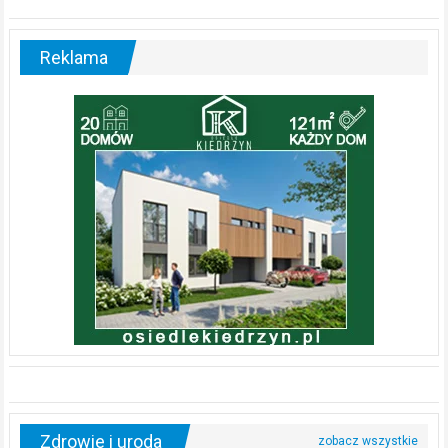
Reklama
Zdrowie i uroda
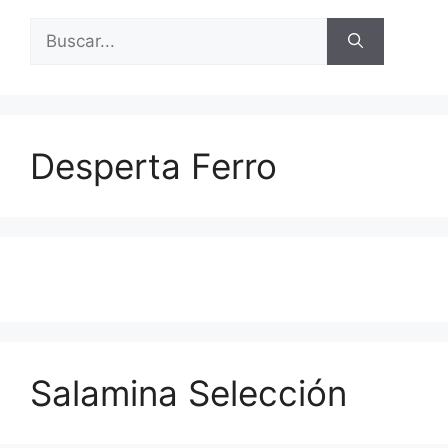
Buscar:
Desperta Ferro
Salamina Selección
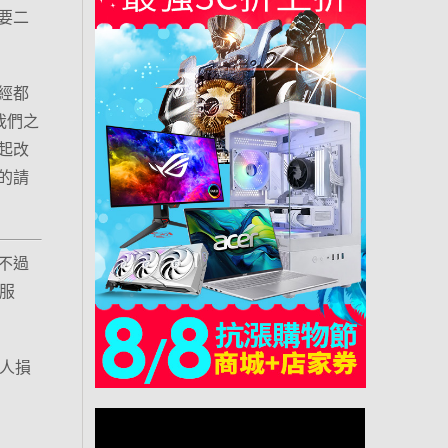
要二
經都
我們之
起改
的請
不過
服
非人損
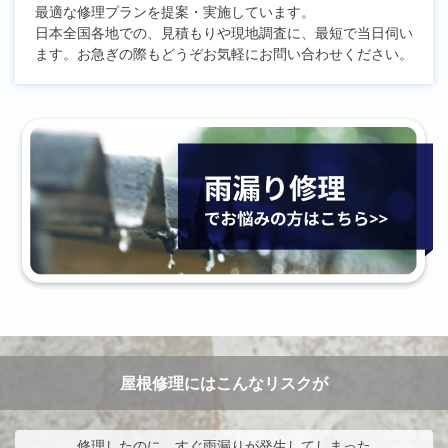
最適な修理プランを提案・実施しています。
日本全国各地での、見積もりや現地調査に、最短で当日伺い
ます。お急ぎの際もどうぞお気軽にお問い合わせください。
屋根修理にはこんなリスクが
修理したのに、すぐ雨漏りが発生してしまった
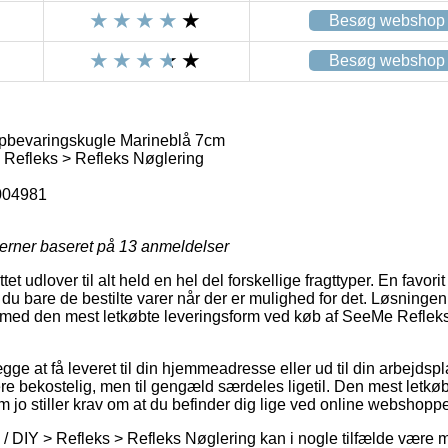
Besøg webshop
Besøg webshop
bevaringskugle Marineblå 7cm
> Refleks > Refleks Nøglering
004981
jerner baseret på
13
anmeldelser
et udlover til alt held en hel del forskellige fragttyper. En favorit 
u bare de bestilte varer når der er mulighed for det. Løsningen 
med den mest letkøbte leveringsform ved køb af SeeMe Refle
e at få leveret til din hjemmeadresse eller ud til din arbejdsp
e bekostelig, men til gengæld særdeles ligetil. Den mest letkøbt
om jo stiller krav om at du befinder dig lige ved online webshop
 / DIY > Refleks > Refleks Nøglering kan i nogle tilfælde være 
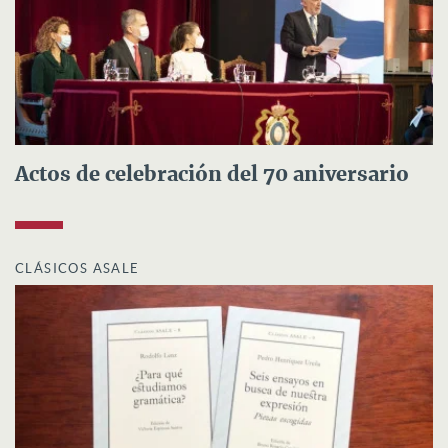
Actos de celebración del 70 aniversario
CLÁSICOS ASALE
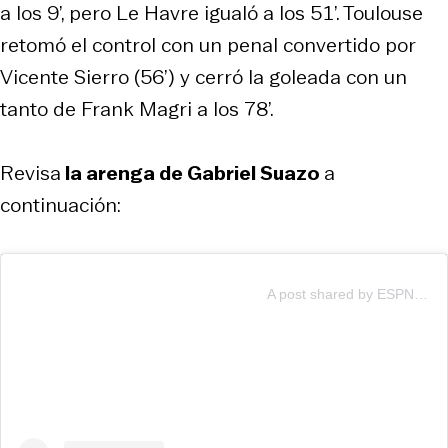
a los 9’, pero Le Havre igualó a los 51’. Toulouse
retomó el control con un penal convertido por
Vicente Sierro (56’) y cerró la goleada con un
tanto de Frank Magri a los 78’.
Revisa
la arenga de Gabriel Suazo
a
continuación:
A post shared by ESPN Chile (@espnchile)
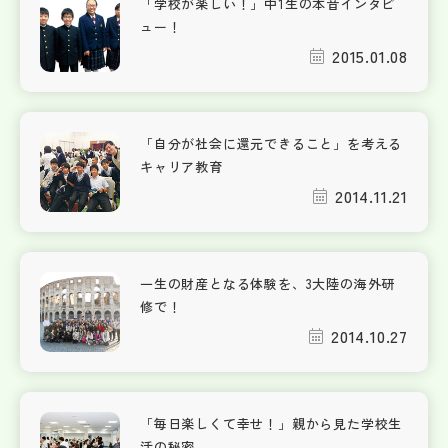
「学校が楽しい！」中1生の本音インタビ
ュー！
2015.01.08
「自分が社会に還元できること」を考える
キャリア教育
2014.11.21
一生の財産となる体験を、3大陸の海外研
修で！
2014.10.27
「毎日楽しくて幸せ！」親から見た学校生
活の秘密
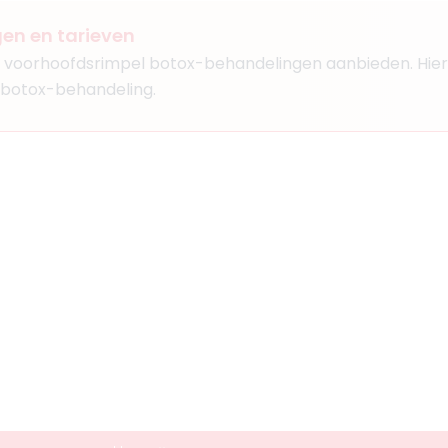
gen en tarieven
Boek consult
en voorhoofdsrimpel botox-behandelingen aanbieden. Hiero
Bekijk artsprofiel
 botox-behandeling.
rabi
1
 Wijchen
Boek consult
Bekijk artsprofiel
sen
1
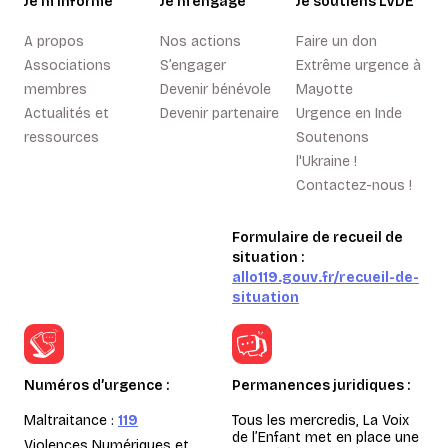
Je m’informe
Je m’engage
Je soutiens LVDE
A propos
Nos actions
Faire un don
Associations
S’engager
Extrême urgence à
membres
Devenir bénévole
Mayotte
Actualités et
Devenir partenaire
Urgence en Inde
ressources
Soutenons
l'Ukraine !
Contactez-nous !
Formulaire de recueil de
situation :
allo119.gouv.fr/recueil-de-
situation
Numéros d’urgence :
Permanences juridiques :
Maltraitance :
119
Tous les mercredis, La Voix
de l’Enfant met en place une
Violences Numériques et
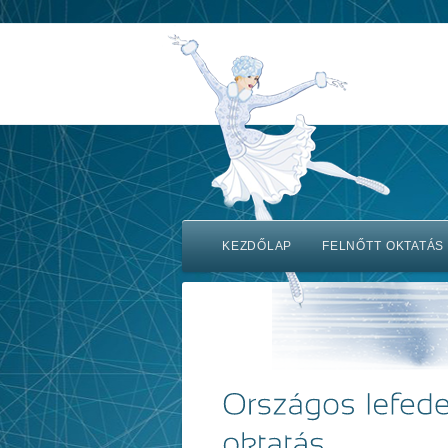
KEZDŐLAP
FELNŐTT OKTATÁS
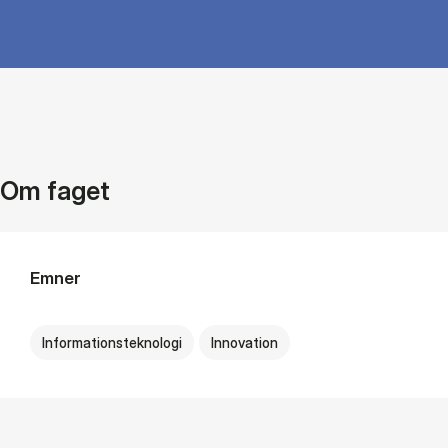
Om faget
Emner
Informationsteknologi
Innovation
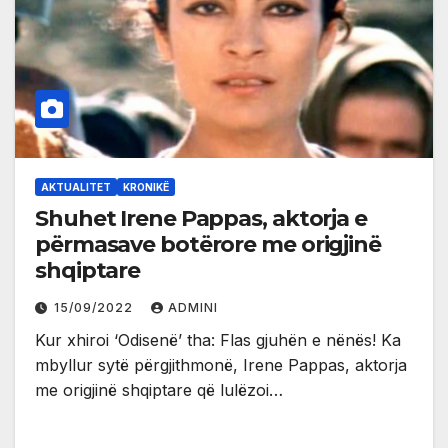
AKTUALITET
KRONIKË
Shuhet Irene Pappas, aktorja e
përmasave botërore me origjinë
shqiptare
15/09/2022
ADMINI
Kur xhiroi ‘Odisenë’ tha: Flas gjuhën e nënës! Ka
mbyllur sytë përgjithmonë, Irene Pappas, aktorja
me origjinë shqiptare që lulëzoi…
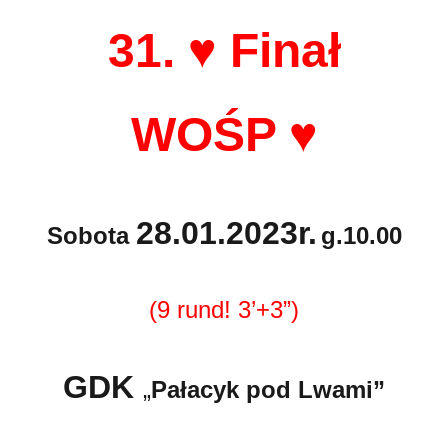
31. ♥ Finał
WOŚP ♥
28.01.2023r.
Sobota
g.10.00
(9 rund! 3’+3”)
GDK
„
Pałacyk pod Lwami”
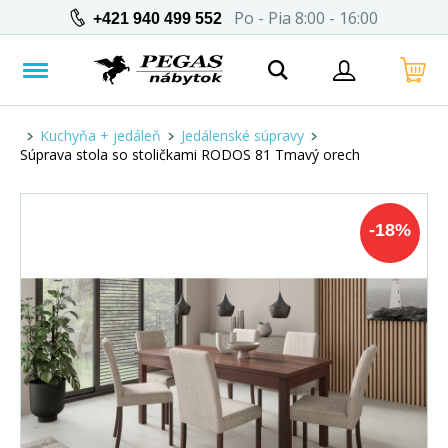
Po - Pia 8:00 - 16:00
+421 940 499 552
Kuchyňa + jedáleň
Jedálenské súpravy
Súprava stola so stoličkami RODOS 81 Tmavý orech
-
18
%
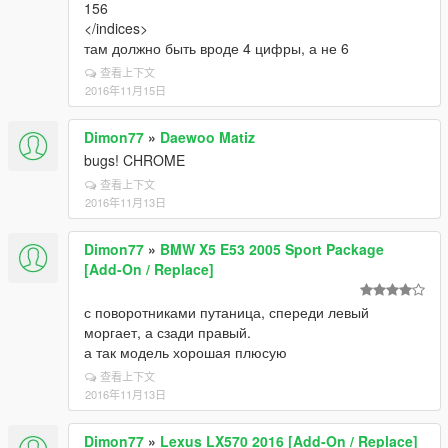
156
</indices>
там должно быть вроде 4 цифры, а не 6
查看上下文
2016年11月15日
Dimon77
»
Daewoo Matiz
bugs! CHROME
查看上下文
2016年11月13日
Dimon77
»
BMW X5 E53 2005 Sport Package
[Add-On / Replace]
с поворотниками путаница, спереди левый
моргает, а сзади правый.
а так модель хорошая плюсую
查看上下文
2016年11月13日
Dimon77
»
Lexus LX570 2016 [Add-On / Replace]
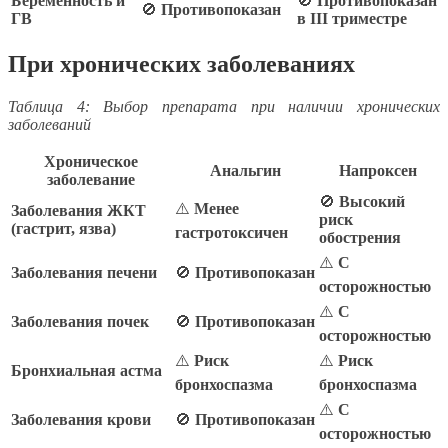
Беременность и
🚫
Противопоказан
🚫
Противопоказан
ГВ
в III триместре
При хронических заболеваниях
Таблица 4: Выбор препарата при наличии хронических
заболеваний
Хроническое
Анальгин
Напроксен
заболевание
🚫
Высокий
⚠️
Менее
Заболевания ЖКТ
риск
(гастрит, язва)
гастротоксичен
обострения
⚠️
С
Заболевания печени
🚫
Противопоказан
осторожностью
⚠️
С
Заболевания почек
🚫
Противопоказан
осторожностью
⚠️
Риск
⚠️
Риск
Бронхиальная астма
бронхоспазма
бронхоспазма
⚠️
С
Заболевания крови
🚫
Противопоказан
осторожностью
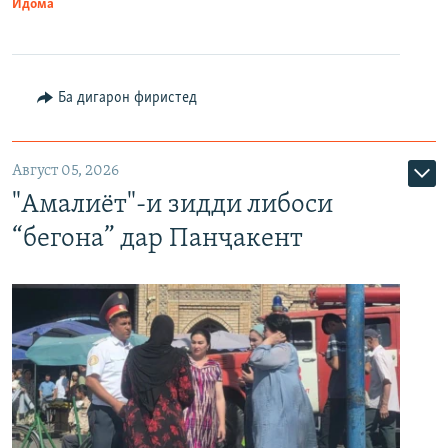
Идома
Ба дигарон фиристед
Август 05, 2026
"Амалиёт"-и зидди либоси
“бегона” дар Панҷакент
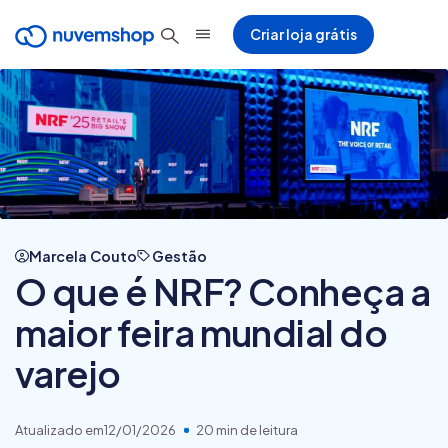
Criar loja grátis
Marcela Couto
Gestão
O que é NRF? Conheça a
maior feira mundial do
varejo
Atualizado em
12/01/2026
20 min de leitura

- ASSIGNMENT
Would you give the material back exactly, minus the pictures?

- YOUR SOLUTION
Reklama
Zdrowie i uroda
Buscar:
Desperta Ferro
Salamina Selección
要二
經都
我們之
起改
的請
不過
服
非人損
最適な修理プランを提案・実施しています。
日本全国各地での、見積もりや現地調査に、最短で当日伺い
ます。お急ぎの際もどうぞお気軽にお問い合わせください。
屋根修理にはこんなリスクが
修理したのに、すぐ雨漏りが発生してしまった
Besøg webshop
Besøg webshop
bevaringskugle Marineblå 7cm
> Refleks > Refleks Nøglering
004981
jerner baseret på
13
anmeldelser
et udlover til alt held en hel del forskellige fragttyper. En favorit 
u bare de bestilte varer når der er mulighed for det. Løsningen 
med den mest letkøbte leveringsform ved køb af SeeMe Refle
e at få leveret til din hjemmeadresse eller ud til din arbejdsp
e bekostelig, men til gengæld særdeles ligetil. Den mest letkøbt
om jo stiller krav om at du befinder dig lige ved online webshop
 / DIY > Refleks > Refleks Nøglering kan i nogle tilfælde være 
Actos de celebración del 70 aniversario
CLÁSICOS ASALE
a los 9’, pero Le Havre igualó a los 51’. Toulouse
retomó el control con un penal convertido por
Vicente Sierro (56’) y cerró la goleada con un
tanto de Frank Magri a los 78’.
Revisa
la arenga de Gabriel Suazo
a
continuación:
A post shared by ESPN Chile (@espnchile)
「学校が楽しい！」中1生の本音インタビ
ュー！
2015.01.08
「自分が社会に還元できること」を考える
キャリア教育
2014.11.21
一生の財産となる体験を、3大陸の海外研
修で！
2014.10.27
「毎日楽しくて幸せ！」親から見た学校生
活の秘密
gen en tarieven
Boek consult
en voorhoofdsrimpel botox-behandelingen aanbieden. Hiero
Bekijk artsprofiel
 botox-behandeling.
rabi
1
 Wijchen
Boek consult
Bekijk artsprofiel
sen
1
Je m’informe
Je m’engage
Je soutiens LVDE
A propos
Nos actions
Faire un don
Associations
S’engager
Extrême urgence à
membres
Devenir bénévole
Mayotte
Actualités et
Devenir partenaire
Urgence en Inde
ressources
Soutenons
l'Ukraine !
Contactez-nous !
Formulaire de recueil de
situation :
allo119.gouv.fr/recueil-de-
situation
Numéros d’urgence :
Permanences juridiques :
Maltraitance :
119
Tous les mercredis, La Voix
de l’Enfant met en place une
Violences Numériques et
KEZDŐLAP
FELNŐTT OKTATÁS
Om faget
Emner
Informationsteknologi
Innovation
AKTUALITET
KRONIKË
Shuhet Irene Pappas, aktorja e
përmasave botërore me origjinë
shqiptare
15/09/2022
ADMINI
Kur xhiroi ‘Odisenë’ tha: Flas gjuhën e nënës! Ka
mbyllur sytë përgjithmonë, Irene Pappas, aktorja
me origjinë shqiptare që lulëzoi…
31. ♥ Finał
WOŚP ♥
28.01.2023r.
Sobota
g.10.00
(9 rund! 3’+3”)
GDK
„
Pałacyk pod Lwami”
Po - Pia 8:00 - 16:00
+421 940 499 552
Kuchyňa + jedáleň
Jedálenské súpravy
Súprava stola so stoličkami RODOS 81 Tmavý orech
-
18
%
156
</indices>
там должно быть вроде 4 цифры, а не 6
查看上下文
2016年11月15日
Dimon77
»
Daewoo Matiz
bugs! CHROME
查看上下文
2016年11月13日
Dimon77
»
BMW X5 E53 2005 Sport Package
[Add-On / Replace]
с поворотниками путаница, спереди левый
моргает, а сзади правый.
а так модель хорошая плюсую
查看上下文
2016年11月13日
Dimon77
»
Lexus LX570 2016 [Add-On / Replace]
Беременность и
🚫
Противопоказан
🚫
Противопоказан
ГВ
в III триместре
При хронических заболеваниях
Таблица 4: Выбор препарата при наличии хронических
заболеваний
Хроническое
Анальгин
Напроксен
заболевание
🚫
Высокий
⚠️
Менее
Заболевания ЖКТ
риск
(гастрит, язва)
гастротоксичен
обострения
⚠️
С
Заболевания печени
🚫
Противопоказан
осторожностью
⚠️
С
Заболевания почек
🚫
Противопоказан
осторожностью
⚠️
Риск
⚠️
Риск
Бронхиальная астма
бронхоспазма
бронхоспазма
⚠️
С
Заболевания крови
🚫
Противопоказан
осторожностью
Идома
Ба дигарон фиристед
Август 05, 2026
"Амалиёт"-и зидди либоси
“бегона” дар Панҷакент
Criar loja grátis
Marcela Couto
Gestão
O que é NRF? Conheça a
maior feira mundial do
varejo
Atualizado em
12/01/2026
20 min de leitura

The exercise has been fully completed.